Não entendeu a LPTM/MPL ainda? Quer que eu desenhe? Pois então, eu desenhei…
Neste post, nós analisamos a LPTM-Licença de Piloto de Tripulação Múltipla (ou MPL-Multicrew Pilot License) sob vários aspectos, inclusive como ela foi implementada em outros países. Naquela oportunidade, eu me referi à regulamentação canadense desta licença e reproduzi um diagrama, disponível na documentação do manual de treinamento da MPL daquela país, denominado “Airline Licensing Pathway” (numa tradução livre: “Caminho Crítico da Concessão de Licenças para a Linha Aérea”). Este diagrama porém, apareceu um pouco pequeno demais naquele post e em seu formato original em inglês, além de não ter sido suficientemente explorado.
Ocorre que esta ferramenta é riquíssima para entendermos como (não) poderá funcionar a LPTM em nosso país, daí a necessidade deste post, que trará uma versão maior e traduzida daquela figura, e análises mais aprofundadas do funcionamento da carreira de piloto de companhia aérea quando a LPTM é uma opção de formação aeronáutica.
O Diagrama Básico do Caminho Crítico da Concessão de Licenças para a Linha Aérea
Se uma imagem informa mais que mil palavras, um diagrama traz mais informação que mil imagens.
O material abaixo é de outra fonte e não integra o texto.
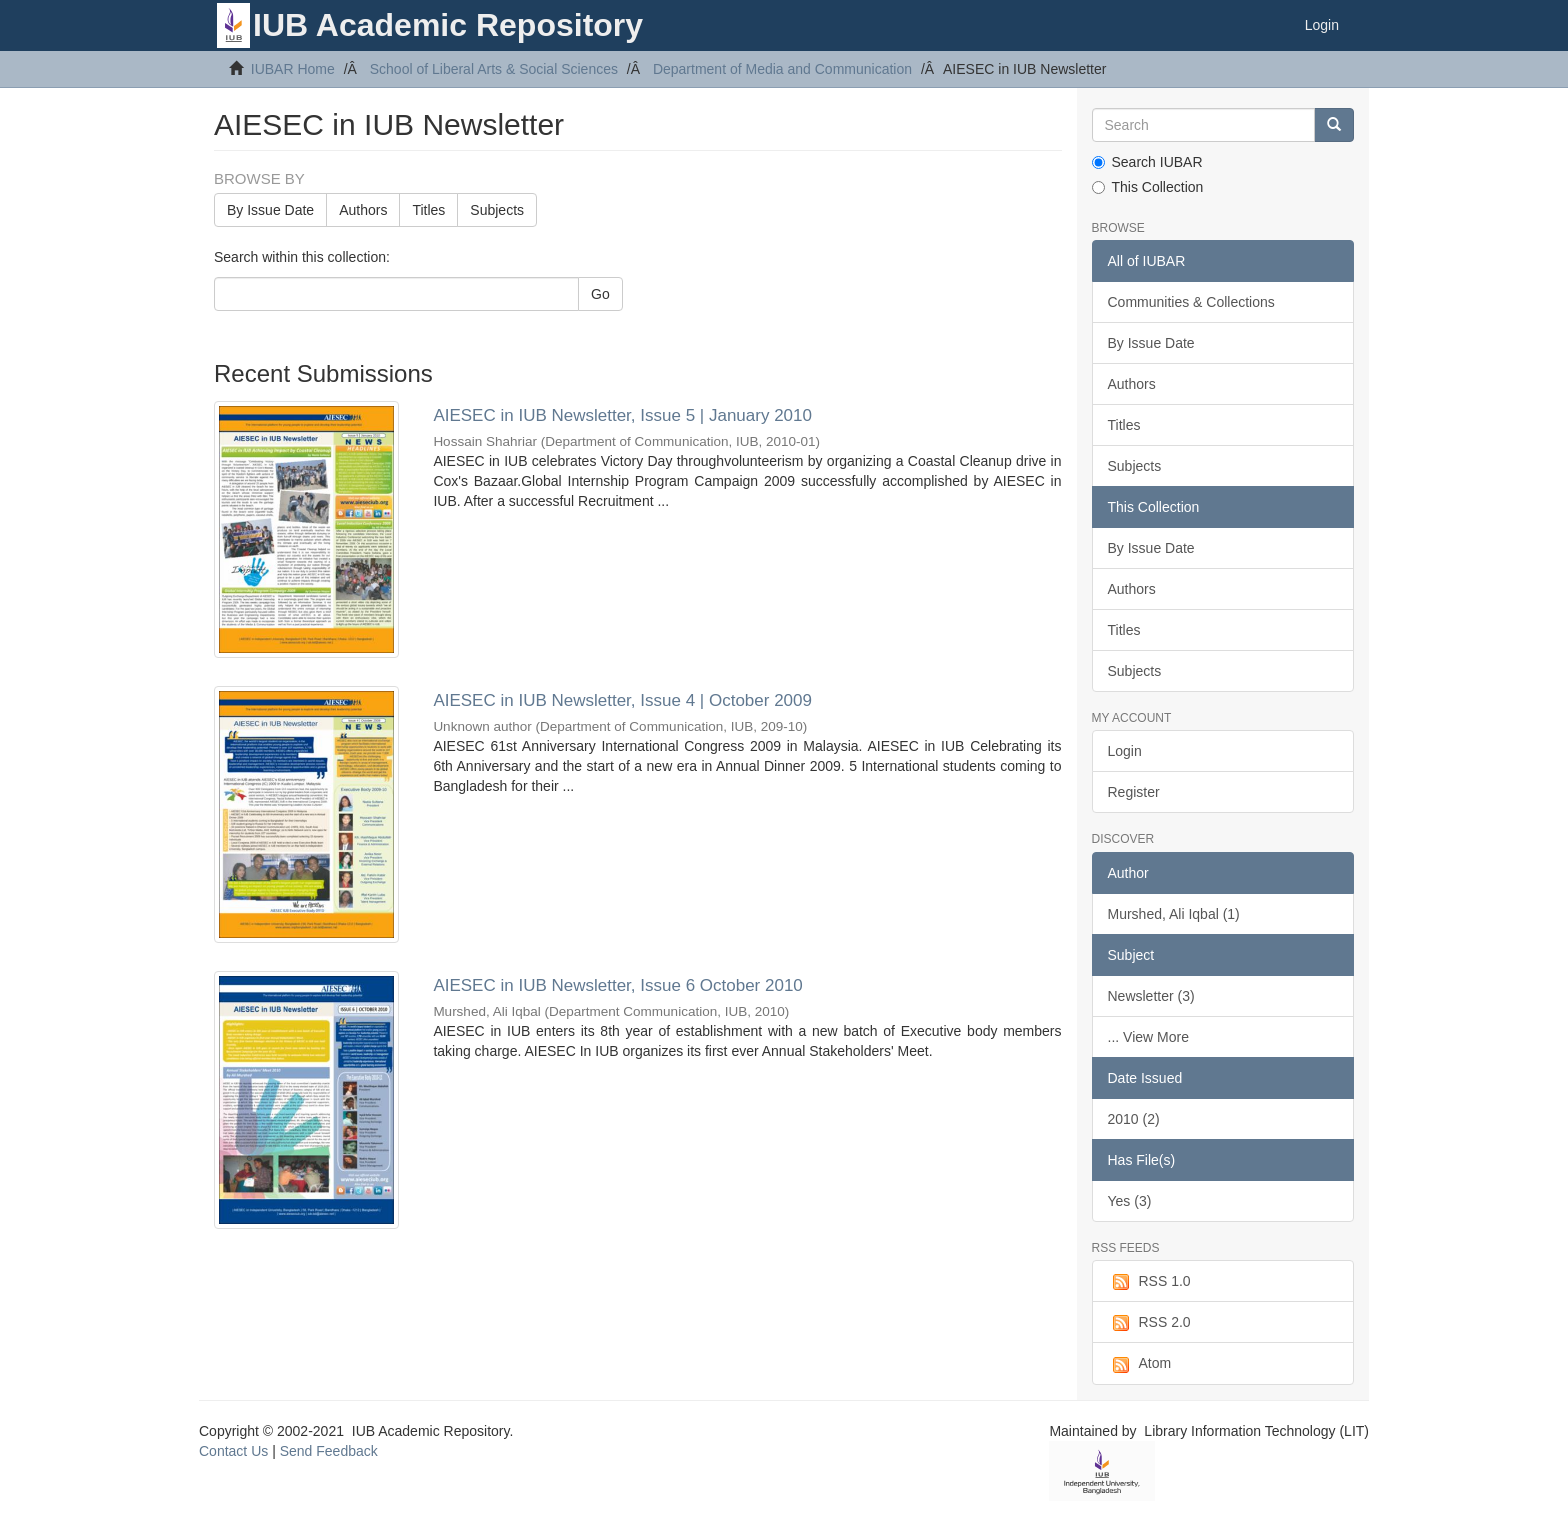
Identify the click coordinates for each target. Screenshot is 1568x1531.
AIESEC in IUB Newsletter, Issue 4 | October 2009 (622, 700)
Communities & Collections (1191, 302)
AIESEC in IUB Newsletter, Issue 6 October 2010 (617, 985)
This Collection (1148, 187)
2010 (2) (1134, 1119)
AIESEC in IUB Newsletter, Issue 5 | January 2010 (622, 415)
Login (1125, 751)
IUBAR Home (293, 69)
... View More (1148, 1037)
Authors (363, 210)
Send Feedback (329, 1451)
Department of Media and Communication (782, 69)
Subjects (497, 210)
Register (1134, 792)
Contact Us (233, 1451)
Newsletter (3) (1151, 996)
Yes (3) (1130, 1201)
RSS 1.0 (1149, 1282)
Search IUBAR (1147, 162)
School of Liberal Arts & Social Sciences (494, 69)
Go (600, 294)
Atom (1140, 1364)
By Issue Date (270, 210)
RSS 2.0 (1149, 1323)
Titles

Então, procure entender o diagrama abaixo, pois isso irá equivaler a ler um texto com mais de um milhão de palavras sobre a LPTM/MPL:
Partindo da situação de “aluno-piloto”, e querendo chegar até a condição de “comandante de linha aérea”, há duas opções possíveis:
- Pelo caminho da esquerda, efetuar a formação tradicional de “single pilot“, obtendo as licenças de PP, PC, as habilitações de MLTE e IFR, para então ingressar numa companhia aérea, ser treinado a voar no contexto de tripulação múltipla e obter a habilitação de tipo requerida (seja de B737, de A320, ATR, etc), para então chegar à posição de copíloto de uma linha aérea. Daí, obter as marcas para checar a licença de PLA e, assim que houver oportunidade, fazer a transição para a esquerda, e tornar-se comandante. OU…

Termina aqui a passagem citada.